Information provided:
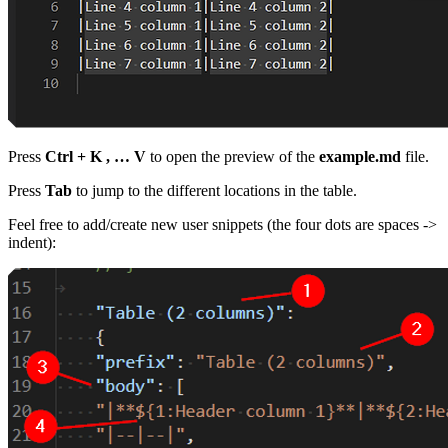
Press
Ctrl + K , … V
to open the preview of the
example.md
file.
Press
Tab
to jump to the different locations in the table.
Feel free to add/create new user snippets (the four dots are spaces ->
indent):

What you need to do: Please give back all the records above word for word, with no pictures included.

Task result:
Press
Ctrl + K , … V
to open the preview of the
example.md
file.
Press
Tab
to jump to the different locations in the table.
Feel free to add/create new user snippets (the four dots are spaces ->
indent):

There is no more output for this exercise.